BP1202-NF2に関する学会発表をとりまとめた三重元弥さんです。
-今回の発表のポイントは何ですか?
三重 PD-1抗体に代表されるがん免疫治療薬は、抗腫瘍効果をもつT細胞に代表される免疫細胞に発現し、免疫細胞にブレーキをかけてしまうPD-1のような分子を認識して結合し、免疫細胞は残したまま抑制性分子が働かなくなるようにする作用メカニズムのものが多いです。当社で開発を進めていた抗CD39抗体「BP1202」も、免疫抑制を促す酵素機能をもつCD39という標的分子に結合し、その分子の機能を止めることを図る抗体でした。一方がん組織の中には、細胞そのものが免疫抑制機能しか持たなくなっている細胞が存在しています。代表的なものに、免疫抑制性の制御性T細胞(Treg "ティー・レグ")があります。今回私たちは、非小細胞がん患者さんの末梢血とがん組織を調べ、がん組織にいるTregがCD39を発現亢進していることを突き止めました。そこで、BP1202抗体に改変を加え、Tregに代表されるCD39高発現細胞そのものをダイレクトに殺傷する「BP1202-NF2」を創製しました。開発で先行する他社の抗CD39抗体は、みな前者のCD39酵素を阻害するものです。BP1202-NF2は、この酵素阻害活性に加えて、抑制性の免疫細胞であるTregを選択的に除去する細胞傷害活性を有することが、最大の差別化ポイントです。

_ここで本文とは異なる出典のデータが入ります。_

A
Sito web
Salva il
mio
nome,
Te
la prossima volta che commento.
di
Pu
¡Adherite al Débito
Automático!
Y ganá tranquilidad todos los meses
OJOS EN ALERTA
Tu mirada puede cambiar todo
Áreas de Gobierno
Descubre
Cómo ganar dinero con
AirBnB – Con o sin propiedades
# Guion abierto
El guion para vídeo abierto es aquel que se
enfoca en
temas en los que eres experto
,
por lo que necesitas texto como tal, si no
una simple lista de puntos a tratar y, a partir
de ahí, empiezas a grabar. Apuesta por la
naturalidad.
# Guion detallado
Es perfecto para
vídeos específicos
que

BP1202-NF2が抑制性の免疫細胞Tregを強力に排除することで、がん細胞を殺傷する免疫細胞であるキラーT細胞が増強され抗腫瘍活性を発揮することも示しました。
-今後の計画・展望は?
三重 がん治療においてがん組織におけるTregの存在が治療後の経過を左右する予後不良因子であり、腫瘍環境でTregを始めとする各種細胞におけるCD39の発現が亢進しているがんにおける臨床応用を目指して研究開発を進めていく方針です。当社はほかにもCD39の仲間であるアデノシン経路を阻害するCD73を阻害する抗CD73抗体、がん免疫を抑制する免疫チェックポイント分子TIM3を制御するバイパラトピック抗体、CD39とTIM3を同時に阻害できる二重特異性抗体など、他社にはない特徴を持ったユニークな抗体医薬品を複数開発しています。これらの開発品を1日も早く、がんに苦しむ患者様のもとへ届けるべく、研究開発にまい進して参ります。

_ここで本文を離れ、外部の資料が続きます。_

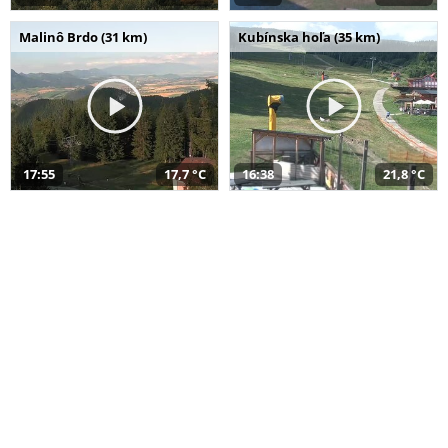
Malinô Brdo (31 km)
Kubínska hoľa (35 km)
17:55
17,7 °C
16:38
21,8 °C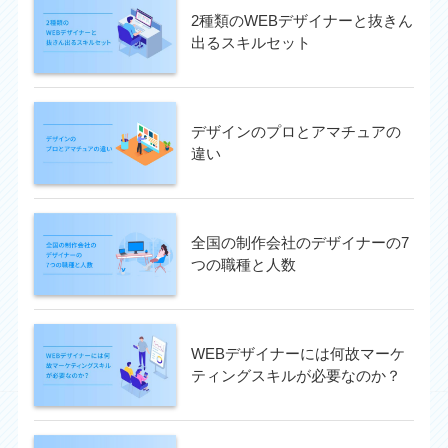
2種類のWEBデザイナーと抜きん
出るスキルセット
デザインのプロとアマチュアの
違い
全国の制作会社のデザイナーの7
つの職種と人数
WEBデザイナーには何故マーケ
ティングスキルが必要なのか？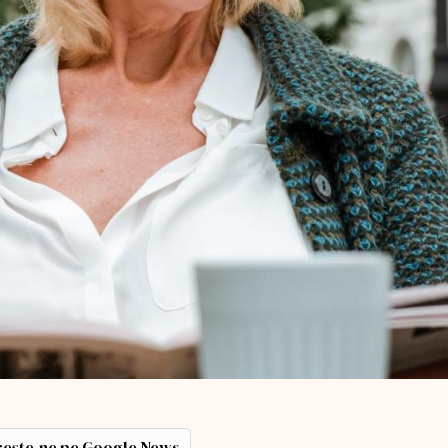
ește-ne pe Google News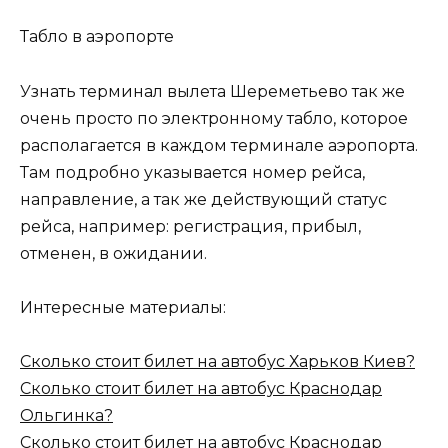
Табло в аэропорте
Узнать терминал вылета Шереметьево так же
очень просто по электронному табло, которое
располагается в каждом терминале аэропорта.
Там подробно указывается номер рейса,
направление, а так же действующий статус
рейса, например: регистрация, прибыл,
отменен, в ожидании.
Интересные материалы:
Сколько стоит билет на автобус Харьков Киев?
Сколько стоит билет на автобус Краснодар
Ольгинка?
Сколько стоит билет на автобус Краснодар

-最後に仕事から離れて、三重さんが最近関心を持っていることはありますか?
三重 三谷幸喜さんが脚本を手掛けるNHK大河ドラマ「鎌倉殿の13人」にはまっています。回を追うごとにダークサイドに落ちていく主人公と毎週繰り広げられる救いのないエピソードに、どうして自分は鎌倉時代の心配をこんなにしているのだろうと脱力するのですが、最終回にきっとカタルシスが用意されているに違いないと視聴し続けています。中毒です。